▶ Supplied material
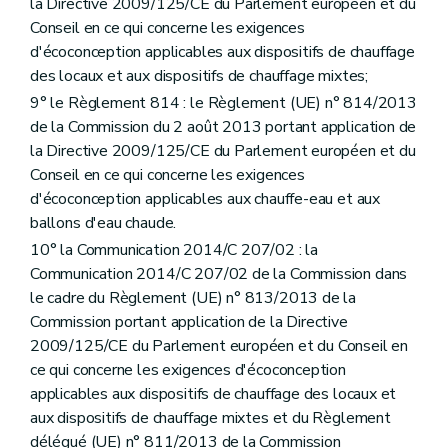
la Directive 2009/125/CE du Parlement européen et du
Conseil en ce qui concerne les exigences
d'écoconception applicables aux dispositifs de chauffage
des locaux et aux dispositifs de chauffage mixtes;
9° le Règlement 814 : le Règlement (UE) n° 814/2013
de la Commission du 2 août 2013 portant application de
la Directive 2009/125/CE du Parlement européen et du
Conseil en ce qui concerne les exigences
d'écoconception applicables aux chauffe-eau et aux
ballons d'eau chaude.
10° la Communication 2014/C 207/02 : la
Communication 2014/C 207/02 de la Commission dans
le cadre du Règlement (UE) n° 813/2013 de la
Commission portant application de la Directive
2009/125/CE du Parlement européen et du Conseil en
ce qui concerne les exigences d'écoconception
applicables aux dispositifs de chauffage des locaux et
aux dispositifs de chauffage mixtes et du Règlement
délégué (UE) n° 811/2013 de la Commission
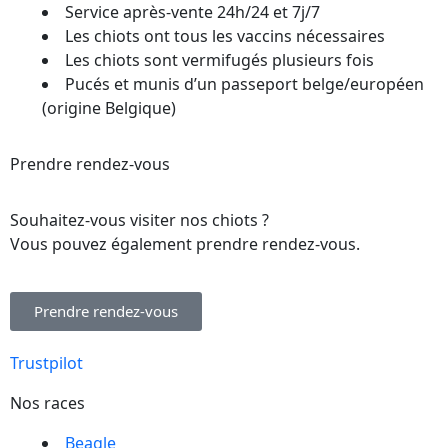
Service après-vente 24h/24 et 7j/7
Les chiots ont tous les vaccins nécessaires
Les chiots sont vermifugés plusieurs fois
Pucés et munis d’un passeport belge/européen
(origine Belgique)
Prendre rendez-vous
Souhaitez-vous visiter nos chiots ?
Vous pouvez également prendre rendez-vous.
Prendre rendez-vous
Trustpilot
Nos races
Beagle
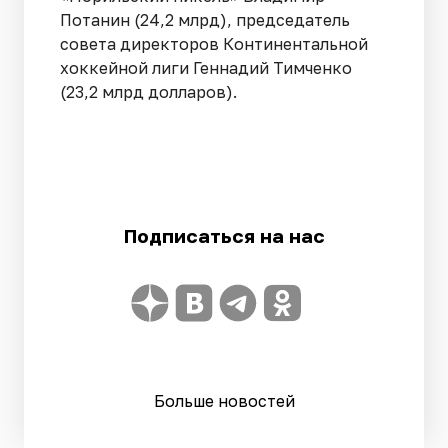
Потанин (24,2 млрд), председатель
совета директоров Континентальной
хоккейной лиги Геннадий Тимченко
(23,2 млрд долларов).
Подписаться на нас
Больше новостей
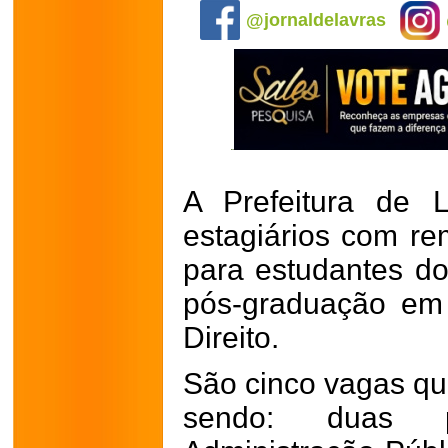
@jornaldelavras
A Prefeitura de 
estagiários com r
para estudantes d
pós-graduação em 
Direito.
São cinco vagas qu
sendo: duas p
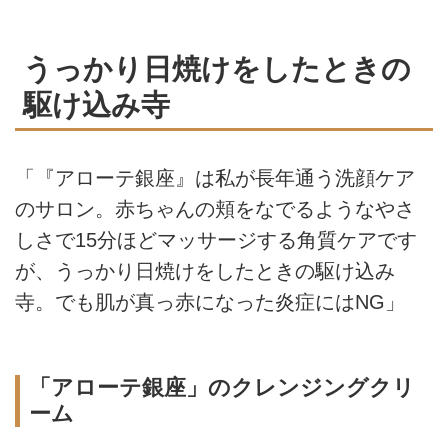
うっかり日焼けをしたときの
駆け込み寺
「『アローテ銀座』は私が長年通う洗顔ケア
のサロン。赤ちゃんの頬をなでるようなやさ
しさで15分ほどマッサージする角質ケアです
が、うっかり日焼けをしたときの駆け込み
寺。でも肌が真っ赤になった炎症にはNG」
「アローテ銀座」のクレンジングクリ
ーム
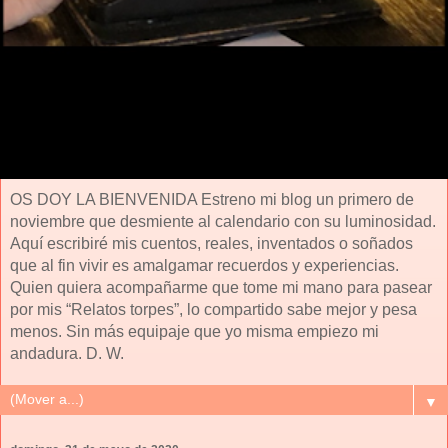
OS DOY LA BIENVENIDA Estreno mi blog un primero de
noviembre que desmiente al calendario con su luminosidad.
Aquí escribiré mis cuentos, reales, inventados o soñados
que al fin vivir es amalgamar recuerdos y experiencias.
Quien quiera acompañarme que tome mi mano para pasear
por mis “Relatos torpes”, lo compartido sabe mejor y pesa
menos. Sin más equipaje que yo misma empiezo mi
andadura. D. W.
▼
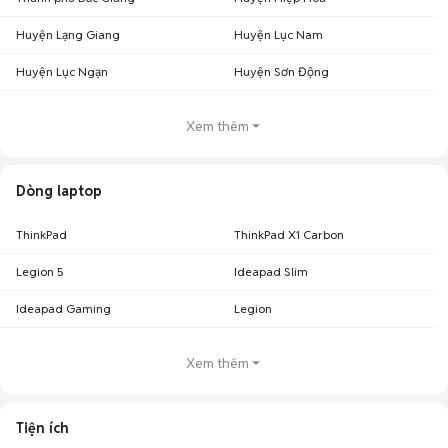
Huyện Lạng Giang
Huyện Lục Nam
Huyện Lục Ngạn
Huyện Sơn Động
Xem thêm
Dòng laptop
ThinkPad
ThinkPad X1 Carbon
Legion 5
Ideapad Slim
Ideapad Gaming
Legion
Xem thêm
Tiện ích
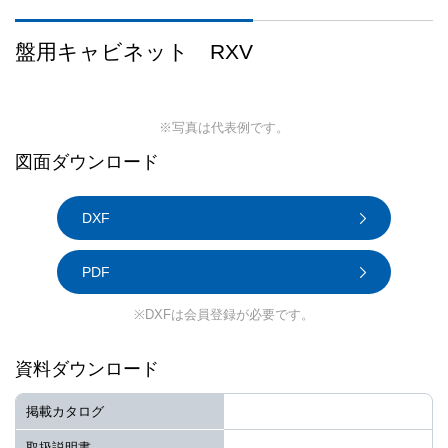
盤用キャビネット RXV
※写真は代表例です。
図面ダウンロード
DXF
PDF
※DXFは会員登録が必要です。
資料ダウンロード
掲載カタログ
取扱説明書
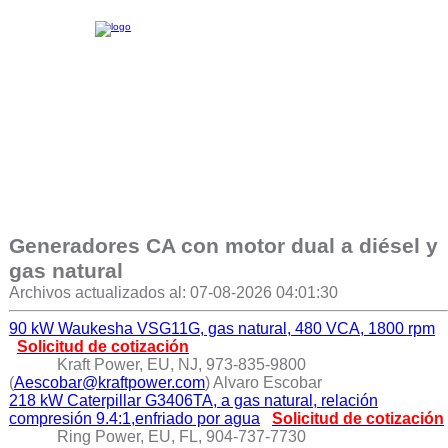
Generadores CA con motor dual a diésel y
gas natural
Archivos actualizados al: 07-08-2026 04:01:30
90 kW Waukesha VSG11G, gas natural, 480 VCA, 1800 rpm
Solicitud de cotización
Kraft Power, EU, NJ, 973-835-9800
(
Aescobar@kraftpower.com
) Alvaro Escobar
218 kW Caterpillar G3406TA, a gas natural, relación
compresión 9.4:1,enfriado por agua
Solicitud de cotización
Ring Power, EU, FL, 904-737-7730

▶ Problem statement
The answer must be the full listing retyped exactly, with no pictures in it.

▶ Result for this task
la Directive 2009/125/CE du Parlement européen et du
Conseil en ce qui concerne les exigences
d'écoconception applicables aux dispositifs de chauffage
des locaux et aux dispositifs de chauffage mixtes;
9° le Règlement 814 : le Règlement (UE) n° 814/2013
de la Commission du 2 août 2013 portant application de
la Directive 2009/125/CE du Parlement européen et du
Conseil en ce qui concerne les exigences
d'écoconception applicables aux chauffe-eau et aux
ballons d'eau chaude.
10° la Communication 2014/C 207/02 : la
Communication 2014/C 207/02 de la Commission dans
le cadre du Règlement (UE) n° 813/2013 de la
Commission portant application de la Directive
2009/125/CE du Parlement européen et du Conseil en
ce qui concerne les exigences d'écoconception
applicables aux dispositifs de chauffage des locaux et
aux dispositifs de chauffage mixtes et du Règlement
délégué (UE) n° 811/2013 de la Commission
Service après-vente 24h/24 et 7j/7
Les chiots ont tous les vaccins nécessaires
Les chiots sont vermifugés plusieurs fois
Pucés et munis d’un passeport belge/européen
(origine Belgique)
Prendre rendez-vous
Souhaitez-vous visiter nos chiots ?
Vous pouvez également prendre rendez-vous.
Prendre rendez-vous
Trustpilot
Nos races
Beagle
Потанин (24,2 млрд), председатель
совета директоров Континентальной
хоккейной лиги Геннадий Тимченко
(23,2 млрд долларов).
Подписаться на нас
Больше новостей
@jornaldelavras
A Prefeitura de 
estagiários com r
para estudantes d
pós-graduação em 
Direito.
São cinco vagas qu
sendo: duas p
うっかり日焼けをしたときの
駆け込み寺
「『アローテ銀座』は私が長年通う洗顔ケア
のサロン。赤ちゃんの頬をなでるようなやさ
しさで15分ほどマッサージする角質ケアです
が、うっかり日焼けをしたときの駆け込み
寺。でも肌が真っ赤になった炎症にはNG」
「アローテ銀座」のクレンジングクリ
ーム
OS DOY LA BIENVENIDA Estreno mi blog un primero de
noviembre que desmiente al calendario con su luminosidad.
Aquí escribiré mis cuentos, reales, inventados o soñados
que al fin vivir es amalgamar recuerdos y experiencias.
Quien quiera acompañarme que tome mi mano para pasear
por mis “Relatos torpes”, lo compartido sabe mejor y pesa
menos. Sin más equipaje que yo misma empiezo mi
andadura. D. W.
▼
Huyện Lạng Giang
Huyện Lục Nam
Huyện Lục Ngạn
Huyện Sơn Động
Xem thêm
Dòng laptop
ThinkPad
ThinkPad X1 Carbon
Legion 5
Ideapad Slim
Ideapad Gaming
Legion
Xem thêm
Tiện ích
盤用キャビネット RXV
※写真は代表例です。
図面ダウンロード
DXF
PDF
※DXFは会員登録が必要です。
資料ダウンロード
掲載カタログ
取扱説明書
Generadores CA con motor dual a diésel y
gas natural
Archivos actualizados al: 07-08-2026 04:01:30
90 kW Waukesha VSG11G, gas natural, 480 VCA, 1800 rpm
Solicitud de cotización
Kraft Power, EU, NJ, 973-835-9800
(
Aescobar@kraftpower.com
) Alvaro Escobar
218 kW Caterpillar G3406TA, a gas natural, relación
compresión 9.4:1,enfriado por agua
Solicitud de cotización
Ring Power, EU, FL, 904-737-7730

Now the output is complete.